To Database or Map/Reduce It?
August 29, 2009The more and more meetings I've attended recently including some at major US funding institutions have included debates between two factions of people:
- Those that would group themselves as members of the database community.
- Those that would group themselves as members of the Hadoop/MapReduce community.
Now, debates are healthy, and I'm all for them, but I can't happen to think that this is an apples and oranges waste of time. At work, I regularly deal with the management of large scale science data, and its dissemination. My dissertation research investigated a framework for predicting (based on posterior analysis of successful decisions) the appropriate data movement technology (or set of technologies) to apply to these problems. What I'm hearing though regularly at these meetings regarding large scale data management is this fundmanetal(ly wrong) question:
Should we use a traditional DBMS solution or should we use Map Reduce to query and manage our large data?The reasons behind this boil down to what i feel is really a misunderstanding on the part of the database community -- Hadoop and the Map Reduce paradigm of programming made famous by Google's paper are not necessarily replacements for database management systems. Nor should it be the goal for folks to synergistically merge the two, and build Databases that execute their queries using Map Reduce over Hadoop, or to build a Map Reduce framework that executes using a DBMS query executor. Neither of these really make sense because these technologies are really complimentary if anything, but more likely specific solutions to problems where they make sense. Let's take a real example of this:
I was involved in the NASA Orbiting Carbon Observatory mission, the one that unfortunately fell out of the sky in February 2009. The Level 2 algorithm that produced the output science products that would ultimately be distributed to the community for analysis looked very much like a Map Reduce type problem -- it involved a chunker, that split up a Level 1B data file into small pieces of the original file to be handed to many copies of the Level 2 algorithm, that were to execute in parallel -- the results of this distributed execution were then to be aggregated and disseminated as a single Level 2 product file. That said, this process involved many elements of data management -- for example, this Level 2 algorithm required that we staged the appropriate Level 1B file to a cluster node for use in processing -- additionally, the intermediate outputs generated by the Level 2 algorithm needed to be cataloged so that they could be looked up later for aggregation by the Level 2 aggregator.
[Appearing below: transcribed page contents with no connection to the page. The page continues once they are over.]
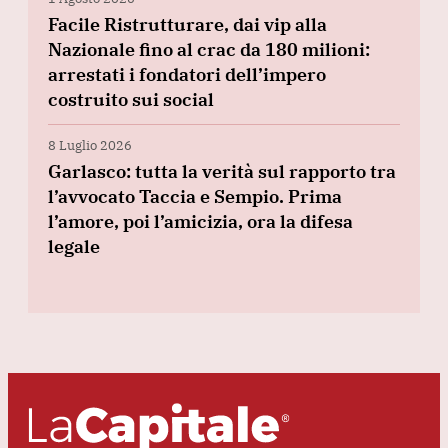
Facile Ristrutturare, dai vip alla
Nazionale fino al crac da 180 milioni:
arrestati i fondatori dell’impero
costruito sui social
8 Luglio 2026
Garlasco: tutta la verità sul rapporto tra
l’avvocato Taccia e Sempio. Prima
l’amore, poi l’amicizia, ora la difesa
legale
In all, this was a problem that really had elements of both a DBMS type system, along with the Map Reduce paradigm of execution. This would be a solution where you can envision something like a Hadoop, as well as a DBMS system (for file cataloging) coming into play. So, why does it have to be one or the other? Why can't it be both?
In my opinion, the use of databases for science data really boils down to a few fundamental concerns:
- Distribution of the data -- unfortunately, as opposed to traditional DBMS'es, the data can't just be dumped into a single database. There are ownership and funding issues, and requirements that the data be co-located with its science expertise.
- Access patterns -- how do the users want to obtain the information? Do they want to obtain it using a declarative SQL type pattern? Even if this is true, this no longer mandates the use of a database, thanks to a recent Apache project or two.
- Organization of science data -- science data is organized as file granules, that encapsulate a particular series of observations over space and time into a data unit -- science data is not organized in the relational model, as tables, with rows and columns for each row.
So, for me, while I think databases certainly have a purpose in ACID type operations, and environments where there are lots of transactions and file access patterns are ad-hoc (read/write and random access with append/replace anywhere), I think in the science realm life is different. Files are typically append-only and frequently read but not write.
What's more, the sheer impunity by which technologies like Hadoop and paradigms like Map Reduce have fostered a world-wide adoption and community of support leads me to believe that there is something there more than smoke, and something that certainly could benefit the scientific community in a more direct and immediate way.
To wrap it up though -- can we agree that the Map Reduce paradigm and Hadoop are really different beasts though than DBMS'es? They are not equivalent people!